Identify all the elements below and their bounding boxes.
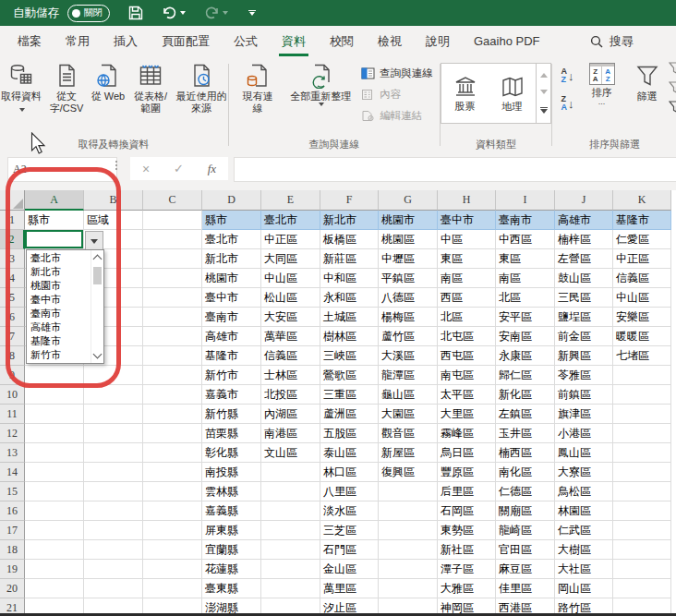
dropdown-item-基隆市[interactable]: 基隆市: [27, 334, 91, 348]
dropdown-item-臺北市[interactable]: 臺北市: [27, 251, 91, 265]
cell-I10[interactable]: 新化區: [496, 385, 555, 405]
cell-C2[interactable]: [143, 230, 202, 249]
cell-G15[interactable]: [379, 482, 438, 501]
sort-button[interactable]: ZA AZ 排序 ...: [580, 60, 624, 107]
cell-J5[interactable]: 三民區: [555, 288, 613, 308]
tab-校閱[interactable]: 校閱: [318, 26, 366, 56]
cell-J9[interactable]: 苓雅區: [555, 366, 613, 385]
dropdown-item-新北市[interactable]: 新北市: [27, 265, 91, 279]
cell-H7[interactable]: 北屯區: [438, 327, 496, 346]
cell-C16[interactable]: [143, 501, 202, 521]
cell-A15[interactable]: [25, 482, 84, 501]
cell-D4[interactable]: 桃園市: [202, 269, 261, 288]
cell-D1[interactable]: 縣市: [202, 211, 261, 230]
formula-input[interactable]: [234, 157, 676, 182]
cell-C17[interactable]: [143, 521, 202, 540]
cell-J11[interactable]: 旗津區: [555, 405, 613, 424]
cell-I7[interactable]: 安南區: [496, 327, 555, 346]
cell-E8[interactable]: 信義區: [261, 346, 320, 366]
cell-H13[interactable]: 烏日區: [438, 443, 496, 463]
tab-檔案[interactable]: 檔案: [6, 26, 54, 56]
cell-E12[interactable]: 南港區: [261, 424, 320, 443]
column-header-J[interactable]: J: [555, 190, 613, 211]
column-header-I[interactable]: I: [496, 190, 555, 211]
cell-I18[interactable]: 官田區: [496, 540, 555, 560]
scroll-up-icon[interactable]: [93, 255, 103, 264]
gallery-more-button[interactable]: [540, 107, 548, 115]
cell-F11[interactable]: 蘆洲區: [320, 405, 379, 424]
cell-A11[interactable]: [25, 405, 84, 424]
cell-A13[interactable]: [25, 443, 84, 463]
cell-E9[interactable]: 士林區: [261, 366, 320, 385]
cell-H15[interactable]: 后里區: [438, 482, 496, 501]
cell-J14[interactable]: 大寮區: [555, 463, 613, 482]
sort-descending-button[interactable]: ZA ↓: [561, 95, 574, 112]
cell-A1[interactable]: 縣市: [25, 211, 84, 230]
dropdown-item-桃園市[interactable]: 桃園市: [27, 279, 91, 293]
cell-H20[interactable]: 大雅區: [438, 579, 496, 598]
cell-G17[interactable]: [379, 521, 438, 540]
row-header-2[interactable]: 2: [0, 230, 25, 249]
row-header-5[interactable]: 5: [0, 288, 25, 308]
enter-button[interactable]: ✓: [174, 162, 184, 175]
cell-I16[interactable]: 關廟區: [496, 501, 555, 521]
cell-F20[interactable]: 萬里區: [320, 579, 379, 598]
cell-B1[interactable]: 區域: [84, 211, 143, 230]
row-header-3[interactable]: 3: [0, 249, 25, 269]
cell-K20[interactable]: [613, 579, 671, 598]
cell-G11[interactable]: 大園區: [379, 405, 438, 424]
row-header-18[interactable]: 18: [0, 540, 25, 560]
cell-A16[interactable]: [25, 501, 84, 521]
cell-G16[interactable]: [379, 501, 438, 521]
dropdown-item-新竹市[interactable]: 新竹市: [27, 348, 91, 362]
save-button[interactable]: [128, 6, 143, 20]
cell-E11[interactable]: 內湖區: [261, 405, 320, 424]
cancel-button[interactable]: ×: [142, 162, 150, 176]
cell-C10[interactable]: [143, 385, 202, 405]
cell-D20[interactable]: 臺東縣: [202, 579, 261, 598]
cell-E4[interactable]: 中山區: [261, 269, 320, 288]
cell-F9[interactable]: 鶯歌區: [320, 366, 379, 385]
cell-A18[interactable]: [25, 540, 84, 560]
autosave-toggle[interactable]: 關閉: [67, 5, 110, 22]
cell-I12[interactable]: 玉井區: [496, 424, 555, 443]
tab-頁面配置[interactable]: 頁面配置: [150, 26, 222, 56]
column-header-H[interactable]: H: [438, 190, 496, 211]
row-header-6[interactable]: 6: [0, 308, 25, 327]
stocks-button[interactable]: 股票: [441, 64, 489, 123]
cell-H1[interactable]: 臺中市: [438, 211, 496, 230]
cell-K1[interactable]: 基隆市: [613, 211, 671, 230]
column-header-K[interactable]: K: [613, 190, 671, 211]
geography-button[interactable]: 地理: [489, 64, 536, 123]
column-header-D[interactable]: D: [202, 190, 261, 211]
cell-D19[interactable]: 花蓮縣: [202, 560, 261, 579]
cell-C12[interactable]: [143, 424, 202, 443]
row-header-13[interactable]: 13: [0, 443, 25, 463]
dropdown-scrollbar[interactable]: [91, 250, 103, 363]
cell-I2[interactable]: 中西區: [496, 230, 555, 249]
cell-I15[interactable]: 仁德區: [496, 482, 555, 501]
cell-H19[interactable]: 潭子區: [438, 560, 496, 579]
cell-K6[interactable]: 安樂區: [613, 308, 671, 327]
select-all-corner[interactable]: [0, 190, 25, 211]
name-box[interactable]: A2: [7, 157, 117, 182]
cell-G7[interactable]: 蘆竹區: [379, 327, 438, 346]
cell-G14[interactable]: 復興區: [379, 463, 438, 482]
cell-D3[interactable]: 新北市: [202, 249, 261, 269]
cell-D6[interactable]: 臺南市: [202, 308, 261, 327]
cell-F2[interactable]: 板橋區: [320, 230, 379, 249]
tab-常用[interactable]: 常用: [54, 26, 102, 56]
cell-H2[interactable]: 中區: [438, 230, 496, 249]
cell-G2[interactable]: 桃園區: [379, 230, 438, 249]
cell-A2[interactable]: [25, 230, 84, 249]
cell-H16[interactable]: 石岡區: [438, 501, 496, 521]
cell-F10[interactable]: 三重區: [320, 385, 379, 405]
search-box[interactable]: 搜尋: [590, 26, 634, 56]
cell-D10[interactable]: 嘉義市: [202, 385, 261, 405]
cell-E5[interactable]: 松山區: [261, 288, 320, 308]
cell-I19[interactable]: 麻豆區: [496, 560, 555, 579]
queries-connections-button[interactable]: 查詢與連線: [361, 66, 433, 81]
cell-K17[interactable]: [613, 521, 671, 540]
cell-B12[interactable]: [84, 424, 143, 443]
cell-F18[interactable]: 石門區: [320, 540, 379, 560]
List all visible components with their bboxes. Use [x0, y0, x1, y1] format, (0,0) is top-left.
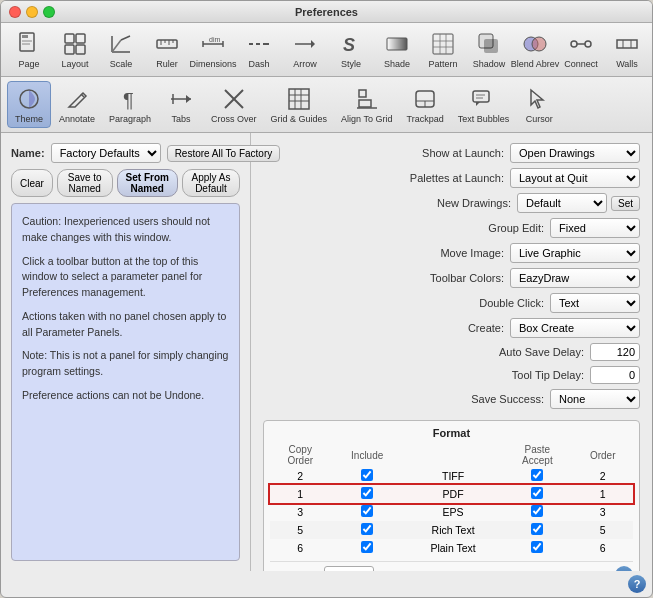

Problem statement: In the copy you write, the data above must appear exactly, with no pictures.

Result of this exercise:
Identify all the elements below and their bounding boxes.
dropdown-item-基隆市[interactable]: 基隆市: [27, 334, 91, 348]
dropdown-item-臺北市[interactable]: 臺北市: [27, 251, 91, 265]
cell-I10[interactable]: 新化區: [496, 385, 555, 405]
cell-C2[interactable]: [143, 230, 202, 249]
cell-G15[interactable]: [379, 482, 438, 501]
sort-button[interactable]: ZA AZ 排序 ...: [580, 60, 624, 107]
cell-J5[interactable]: 三民區: [555, 288, 613, 308]
tab-校閱[interactable]: 校閱: [318, 26, 366, 56]
cell-J9[interactable]: 苓雅區: [555, 366, 613, 385]
dropdown-item-新北市[interactable]: 新北市: [27, 265, 91, 279]
cell-H7[interactable]: 北屯區: [438, 327, 496, 346]
cell-C16[interactable]: [143, 501, 202, 521]
cell-A15[interactable]: [25, 482, 84, 501]
cell-D4[interactable]: 桃園市: [202, 269, 261, 288]
cell-D1[interactable]: 縣市: [202, 211, 261, 230]
formula-input[interactable]: [234, 157, 676, 182]
cell-C17[interactable]: [143, 521, 202, 540]
cell-J11[interactable]: 旗津區: [555, 405, 613, 424]
cell-I7[interactable]: 安南區: [496, 327, 555, 346]
cell-E8[interactable]: 信義區: [261, 346, 320, 366]
cell-H13[interactable]: 烏日區: [438, 443, 496, 463]
tab-檔案[interactable]: 檔案: [6, 26, 54, 56]
cell-E12[interactable]: 南港區: [261, 424, 320, 443]
column-header-J[interactable]: J: [555, 190, 613, 211]
column-header-I[interactable]: I: [496, 190, 555, 211]
cell-I18[interactable]: 官田區: [496, 540, 555, 560]
scroll-up-icon[interactable]: [93, 255, 103, 264]
gallery-more-button[interactable]: [540, 107, 548, 115]
cell-F11[interactable]: 蘆洲區: [320, 405, 379, 424]
cell-A11[interactable]: [25, 405, 84, 424]
cell-A13[interactable]: [25, 443, 84, 463]
cell-E9[interactable]: 士林區: [261, 366, 320, 385]
cell-H15[interactable]: 后里區: [438, 482, 496, 501]
cell-J14[interactable]: 大寮區: [555, 463, 613, 482]
sort-descending-button[interactable]: ZA ↓: [561, 95, 574, 112]
cell-A1[interactable]: 縣市: [25, 211, 84, 230]
dropdown-item-桃園市[interactable]: 桃園市: [27, 279, 91, 293]
cell-H20[interactable]: 大雅區: [438, 579, 496, 598]
cell-G17[interactable]: [379, 521, 438, 540]
row-header-2[interactable]: 2: [0, 230, 25, 249]
row-header-5[interactable]: 5: [0, 288, 25, 308]
enter-button[interactable]: ✓: [174, 162, 184, 175]
cell-I16[interactable]: 關廟區: [496, 501, 555, 521]
cell-F20[interactable]: 萬里區: [320, 579, 379, 598]
cell-B1[interactable]: 區域: [84, 211, 143, 230]
row-header-3[interactable]: 3: [0, 249, 25, 269]
cell-K20[interactable]: [613, 579, 671, 598]
cell-G11[interactable]: 大園區: [379, 405, 438, 424]
row-header-18[interactable]: 18: [0, 540, 25, 560]
cell-A16[interactable]: [25, 501, 84, 521]
cell-G16[interactable]: [379, 501, 438, 521]
dropdown-item-新竹市[interactable]: 新竹市: [27, 348, 91, 362]
save-button[interactable]: [128, 6, 143, 20]
cell-E11[interactable]: 內湖區: [261, 405, 320, 424]
cancel-button[interactable]: ×: [142, 162, 150, 176]
cell-C10[interactable]: [143, 385, 202, 405]
cell-D20[interactable]: 臺東縣: [202, 579, 261, 598]
cell-E4[interactable]: 中山區: [261, 269, 320, 288]
cell-F9[interactable]: 鶯歌區: [320, 366, 379, 385]
cell-A18[interactable]: [25, 540, 84, 560]
autosave-toggle[interactable]: 關閉: [67, 5, 110, 22]
cell-I12[interactable]: 玉井區: [496, 424, 555, 443]
tab-頁面配置[interactable]: 頁面配置: [150, 26, 222, 56]
column-header-H[interactable]: H: [438, 190, 496, 211]
row-header-6[interactable]: 6: [0, 308, 25, 327]
stocks-button[interactable]: 股票: [441, 64, 489, 123]
cell-H1[interactable]: 臺中市: [438, 211, 496, 230]
cell-K1[interactable]: 基隆市: [613, 211, 671, 230]
column-header-K[interactable]: K: [613, 190, 671, 211]
geography-button[interactable]: 地理: [489, 64, 536, 123]
column-header-D[interactable]: D: [202, 190, 261, 211]
cell-D19[interactable]: 花蓮縣: [202, 560, 261, 579]
cell-C12[interactable]: [143, 424, 202, 443]
row-header-13[interactable]: 13: [0, 443, 25, 463]
dropdown-scrollbar[interactable]: [91, 250, 103, 363]
cell-I2[interactable]: 中西區: [496, 230, 555, 249]
cell-I15[interactable]: 仁德區: [496, 482, 555, 501]
cell-H19[interactable]: 潭子區: [438, 560, 496, 579]
cell-K6[interactable]: 安樂區: [613, 308, 671, 327]
select-all-corner[interactable]: [0, 190, 25, 211]
name-box[interactable]: A2: [7, 157, 117, 182]
cell-G7[interactable]: 蘆竹區: [379, 327, 438, 346]
cell-G14[interactable]: 復興區: [379, 463, 438, 482]
cell-D3[interactable]: 新北市: [202, 249, 261, 269]
cell-D6[interactable]: 臺南市: [202, 308, 261, 327]
cell-F2[interactable]: 板橋區: [320, 230, 379, 249]
tab-常用[interactable]: 常用: [54, 26, 102, 56]
cell-H2[interactable]: 中區: [438, 230, 496, 249]
cell-G2[interactable]: 桃園區: [379, 230, 438, 249]
cell-A2[interactable]: [25, 230, 84, 249]
cell-H16[interactable]: 石岡區: [438, 501, 496, 521]
cell-F10[interactable]: 三重區: [320, 385, 379, 405]
search-box[interactable]: 搜尋: [590, 26, 634, 56]
cell-D10[interactable]: 嘉義市: [202, 385, 261, 405]
cell-E5[interactable]: 松山區: [261, 288, 320, 308]
cell-I19[interactable]: 麻豆區: [496, 560, 555, 579]
queries-connections-button[interactable]: 查詢與連線: [361, 66, 433, 81]
cell-K17[interactable]: [613, 521, 671, 540]
cell-B12[interactable]: [84, 424, 143, 443]
cell-F18[interactable]: 石門區: [320, 540, 379, 560]
List all visible components with their bboxes. Use [x0, y0, x1, y1] format, (0,0) is top-left.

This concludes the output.